Aquello se convirtió en pura supervivencia hasta que a veinte minutos del final el trencilla decretó un dudosísimo penalti por mano de Sánchez Candil, un centrocampista procedente de la cantera del Real Madrid y padre de Aarón, actual zaguero del Fabril. Marcó Vicente Blanco, otro exmerengue, para el Oviedo y una ola de indignación se desató en el deportivismo. “El mejor jugador de ellos iba de negro”, clamó el presidente Jesús Corzo. “Ha sido un robo descarado”, resolvió el alcalde Paco Vázquez, presente en el palco del Tartiere. “El empate estaba cantado, el Oviedo no le metía un gol ni al arco iris”, concluyó. Aranguren clamó por el penalti, pero fue uno de los señalados tras el partido. No tanto como Villena Peña, que subió a los altares del imaginario de desastres arbitrales del club.
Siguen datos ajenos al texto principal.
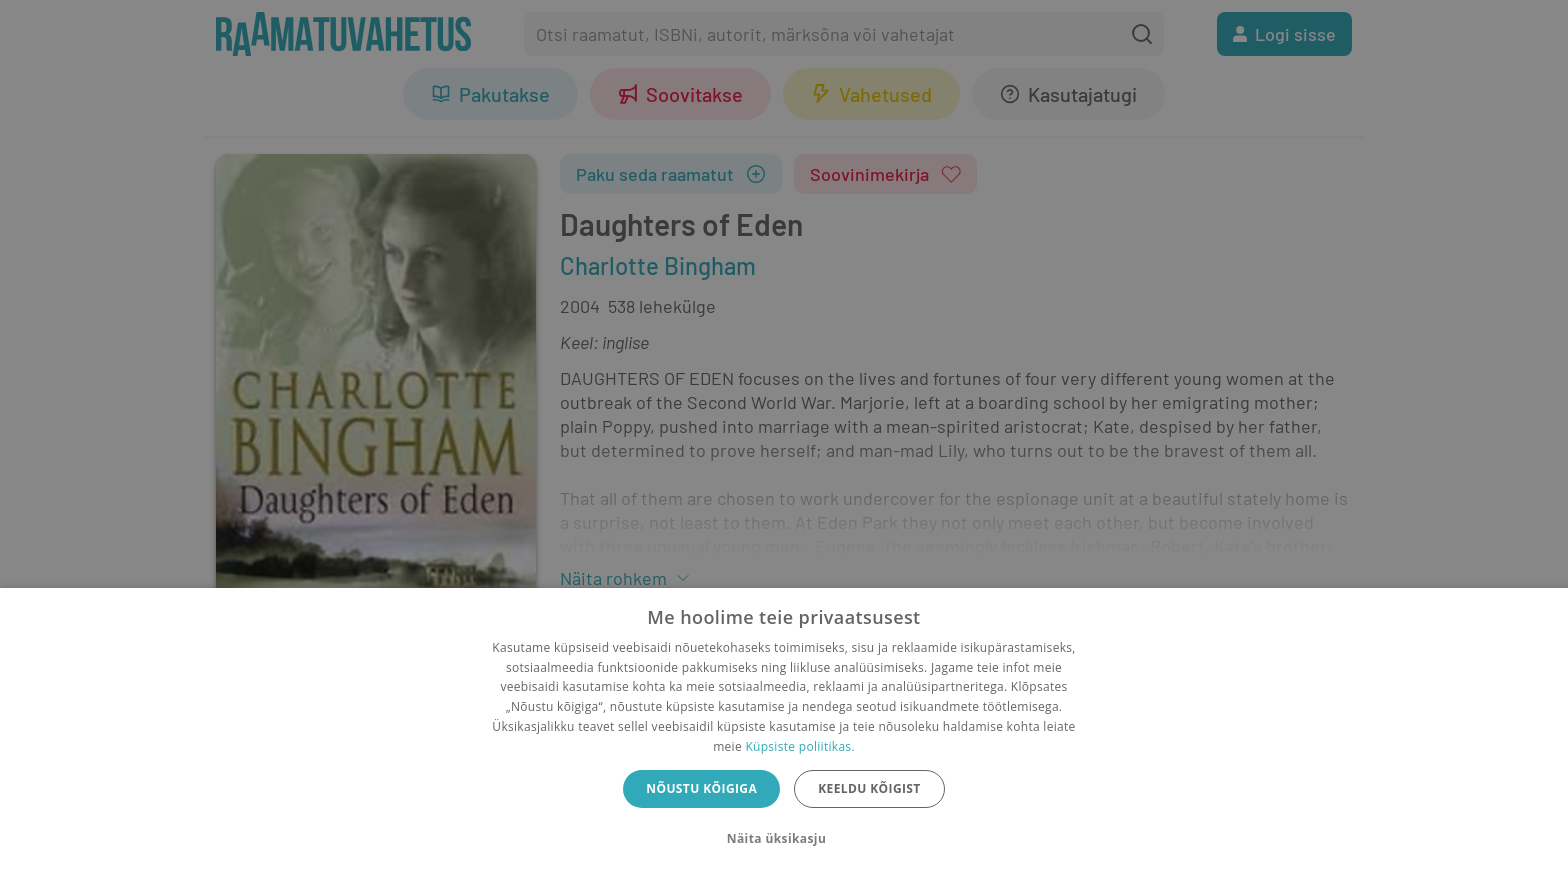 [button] (784, 839)
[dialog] (784, 733)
Aquel era el Deportivo de los niños del ascenso, el que lideraba el gran José Luis Vara, icono blanquiazul de una generación de seguidores, el del simpar meta José Luis Montes o el de la única temporada de Milos Hrstic, un elegante líbero yugoslavo que había estado en la convocatoria de la selección balcánica en el Mundial de 1982, pero que ya llegó bastante cascado. Era un buen Dépor, honesto, con producto gallego como Vicente Celeiro o Traba encargado del gol, un equipo al que aquel ascenso le pasó de largo en aquella longa noite que, sin embargo, empezó a alumbrar un nuevo ambiente en el estadio de Riazor con el nacimiento de los Riazor Blues, un movimiento social de ADN coruñés que nació con un lema: “No somos ultras, somos divertidos”.